- Task requirements
Copy the material below verbatim from the line with "早ければ早い方がいいですよ(#^.^#)" to the line with "info@jaderasesores.com", both lines included, omitting pictures and every line outside that range.

─── Provided material

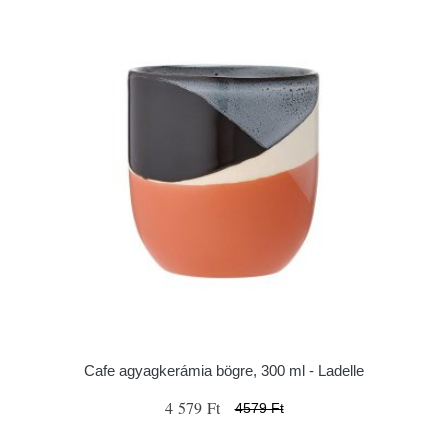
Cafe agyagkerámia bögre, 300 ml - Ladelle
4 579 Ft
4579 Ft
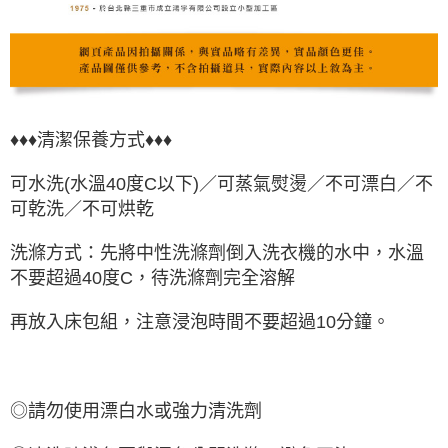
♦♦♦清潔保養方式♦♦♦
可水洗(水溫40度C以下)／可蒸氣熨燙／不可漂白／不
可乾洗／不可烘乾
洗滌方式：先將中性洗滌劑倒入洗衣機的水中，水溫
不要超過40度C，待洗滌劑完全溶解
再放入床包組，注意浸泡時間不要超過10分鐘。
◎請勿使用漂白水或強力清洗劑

──────
─── Provided material

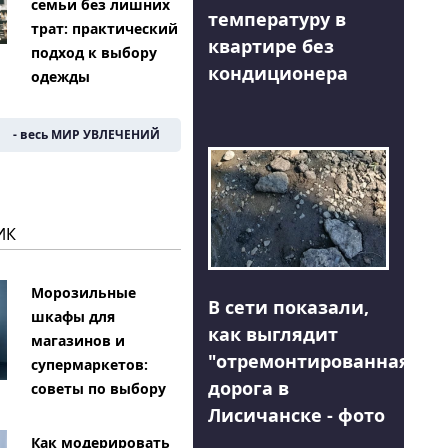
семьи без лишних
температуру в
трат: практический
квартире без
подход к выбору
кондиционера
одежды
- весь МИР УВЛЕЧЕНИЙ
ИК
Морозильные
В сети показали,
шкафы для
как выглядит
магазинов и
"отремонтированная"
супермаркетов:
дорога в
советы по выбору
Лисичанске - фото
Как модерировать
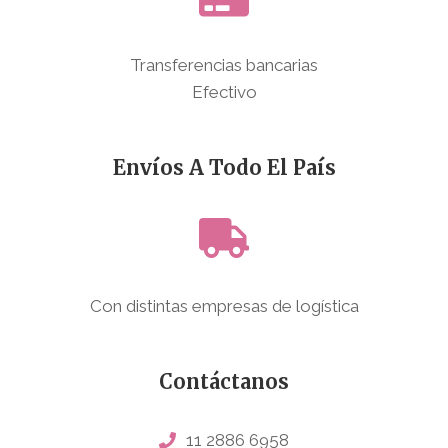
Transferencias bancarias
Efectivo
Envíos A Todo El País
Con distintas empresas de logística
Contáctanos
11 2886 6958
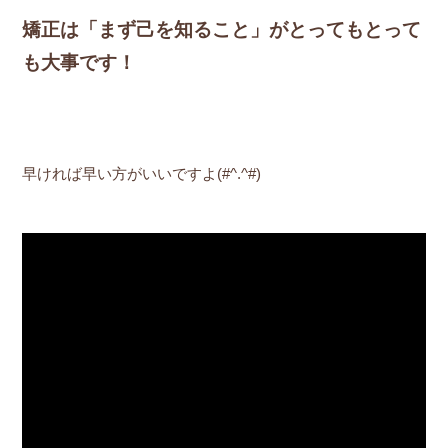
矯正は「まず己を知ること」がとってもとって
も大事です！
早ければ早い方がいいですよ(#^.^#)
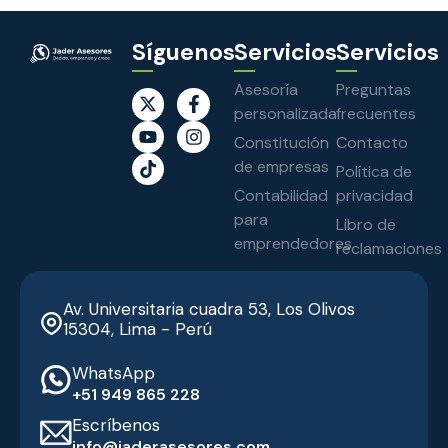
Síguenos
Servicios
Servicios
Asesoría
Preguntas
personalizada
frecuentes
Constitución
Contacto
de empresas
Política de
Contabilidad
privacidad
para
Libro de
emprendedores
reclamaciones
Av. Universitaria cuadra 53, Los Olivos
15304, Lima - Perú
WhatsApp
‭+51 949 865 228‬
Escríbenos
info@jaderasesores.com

──────

- Reply to the exercise
早ければ早い方がいいですよ(#^.^#)
Síguenos
Servicios
Servicios
Asesoría
Preguntas
personalizada
frecuentes
Constitución
Contacto
de empresas
Política de
Contabilidad
privacidad
para
Libro de
emprendedores
reclamaciones
Av. Universitaria cuadra 53, Los Olivos
15304, Lima - Perú
WhatsApp
‭+51 949 865 228‬
Escríbenos
info@jaderasesores.com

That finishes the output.